There are many possible uses of the API feature. Here are two examples that many Security Controls customers are likely to find useful.
Integrate Security Controls with a Vulnerability Scanner
If you use a vulnerability scanner to identify weaknesses in your network, the scanner may detect hundreds or even thousands of issues on your machines. At first this might seem a bit overwhelming, but what’s likely happening is that the vulnerability scanner is simply producing a lot of noise. The scanner will often report every single missing patch as a vulnerability, when in reality the machines are probably only missing a few key patches that supersede a large number of older patches. It often takes very few patches to resolve many so-called vulnerabilities.
To address this, you can use the API to:
•Make calls to the vulnerability scanner
•Extract the vulnerability list (consisting of CVEs)
•Import those CVEs into a Security Controls patch group
•Perform patch scans and deployments using that patch group
The patch engine will eliminate all of the superseded patches and will identify the handful of patches that are actually missing. If you rerun the vulnerability scanner after deploying the patches, most of the vulnerabilities will likely go away.

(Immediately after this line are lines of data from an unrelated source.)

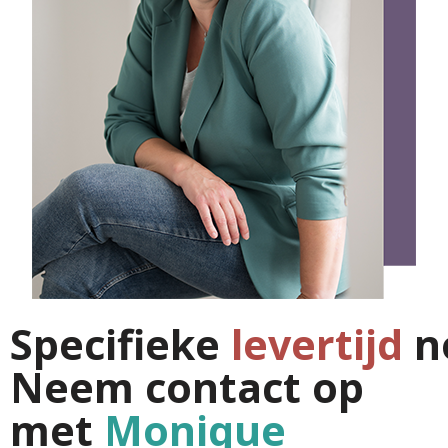
Specifieke
levertijd
n
Neem contact op
met
Monique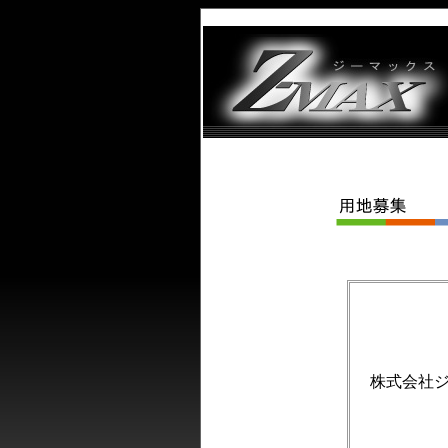
株式会社ジ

Use a PowerShell Script to Patch a Clustered SQL Server
This example shows how to use a PowerShell script to control the patch scanning and patch deployment processes on machines in an SQL cluster. The goal in this example is to coordinate events and provide zero downtime while patching.
Import-Module STProtect –PassThru
Write-Host “Scanning SampleSQL1”
$scan = Start-PatchScan –EndpointName “SampleSQL1”
–CredentialFriendlyName “Sample Domain Cred” –TemplateName “Security Patch Scan”
$scan | Watch-PatchScan
Write-Host “Scanning SampleSQL1 Complete”
$scanDetail = $scan | Get-PatchScan
Write-Host “SampleSQL1 Final Details”
$scanDetail | Format-PatchScanTable
#Identify if there are missing patches on the target node. If yes, stop the node in the cluster and patch the system.
If ($scanDetail.MachineStates.MissingPatches –ne 0)
$totalMissingPatches = scanDetail.MachineStates.MissingPatches
Write-Host “$totalMissingPatches total missing patches will be deployed. Starting deploy . . .”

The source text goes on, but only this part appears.